Eriksson, the most recent authority on the subject, had found himself quite unable to account for sudden outbursts of rust which it did not seem possible to attribute to the result of infection. In 1897 he launched his celebrated theory of the Mycoplasm. He supposed that a cereal subject to rust was permanently diseased and always had been; that the protoplasm of the Uredo-parasite and of the cereal, though discrete, were intermingled and were continuously propagated together; but that while that of the latter was continuously active, that of the former might be latent till called into activity by conditions which favoured it. Ward discussed the theory in his British Association address at Toronto, and was evidently a good deal impressed with it, but nothing short of actual demonstration ever convinced him; and when he proceeded to investigate the actual histological facts on which the theory rested he promptly exploded it.

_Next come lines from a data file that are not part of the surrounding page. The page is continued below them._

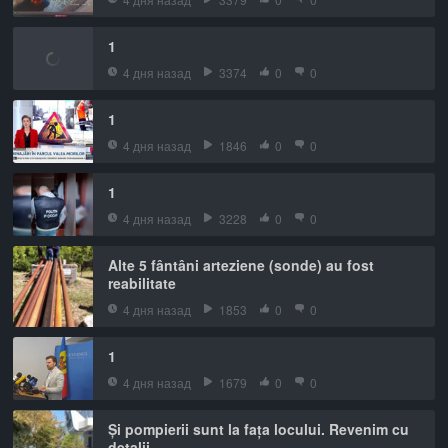
1
4 дня назад
3374
0
0
1
4 дня назад
1846
0
0
1
4 дня назад
3228
0
0
Alte 5 fântâni arteziene (sonde) au fost
reabilitate
4 дня назад
1853
0
0
1
4 дня назад
1679
0
0
Și pompierii sunt la fața locului. Revenim cu
detalii.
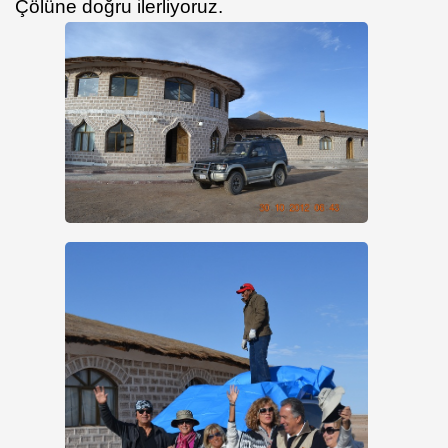
Çölüne doğru ilerliyoruz.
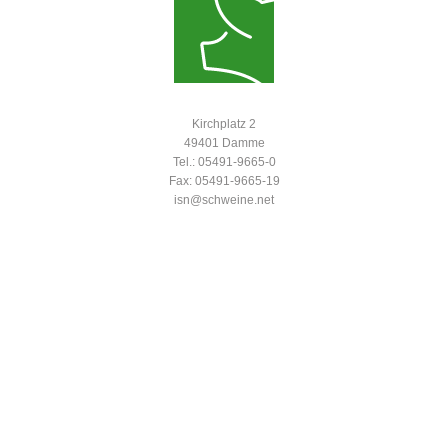
Kirchplatz 2
49401 Damme
Tel.: 05491-9665-0
Fax: 05491-9665-19
isn@schweine.net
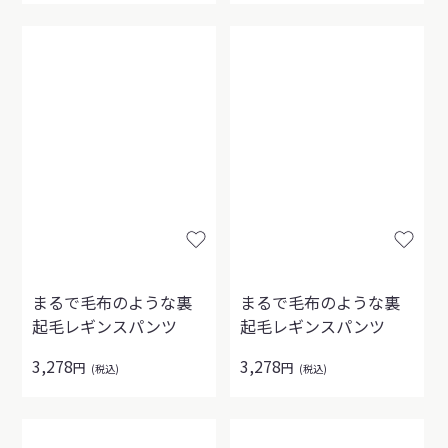
まるで毛布のような裏
まるで毛布のような裏
起毛レギンスパンツ
起毛レギンスパンツ
3,278
3,278
円
円
(税込)
(税込)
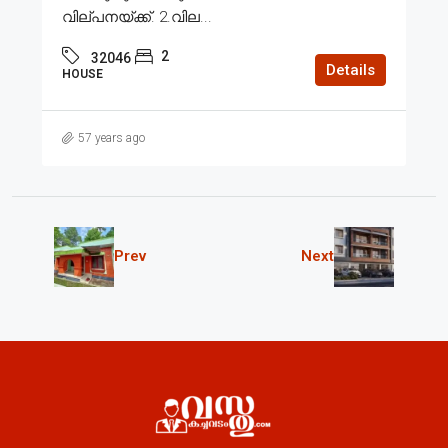
വില്പനയ്ക്ക്. 2.വില...
2
32046
Details
HOUSE
57 years ago
Prev
Next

It is interesting to note that Ward, as I know from correspondence at the time, had himself been embarrassed in investigating the Ceylon coffee disease by the same kind of appearance which had misled Eriksson. It is due to an optical fallacy. When the hypha of a uredine attacks a cell it is unable to perforate it with its whole diameter. It infects it, however, with a reduced and slender filament; this expands again after perforation into a rounded body, the haustorium. In a tangential section the perforating filament cannot be distinguished, and the haustorium looks like an independent body immersed in the cell-protoplasm and with no external connection. It requires a fortunate normal section to reveal what has really taken place. Ward was accordingly able, in a paper in the Phil. Trans. in 1903, to dispose conclusively of the mycoplasm. This cleared the ground of an untenable hypothesis. The complicated nature of the problem which still presented itself for investigation can only be briefly indicated. Sir Joseph Banks, whose scientific instinct was sound but curiously inarticulate, had pointed out that the spores entered the stomata, and warned farmers against using rusted litter. Henslow, one of Ward's predecessors in the Cambridge chair, had been confirmed by Tulasne in showing that the uredo-and puccinia-spores (of the barberry) belonged to the same fungus. De Bary traced the germination of the spores and the mode in which the hyphae invaded the host; the fundamental fact, which he observed but did not explain, was that the germinal filament, after growing for a time superficially, bent down to enter the tissues of its host. Pfeffer in 1883 discovered chemotaxis, the directive action of chemical substances on the movement of mobile organisms. De Bary had previously hinted that the hypha might be attracted by some chemical ingredient of the host plant. Myoshi, a pupil of Pfeffer's, showed finally in 1894 that if a plant were injected by a chemotropic substance a fungus-hypha not ordinarily parasitic might be made to behave as such and attack it.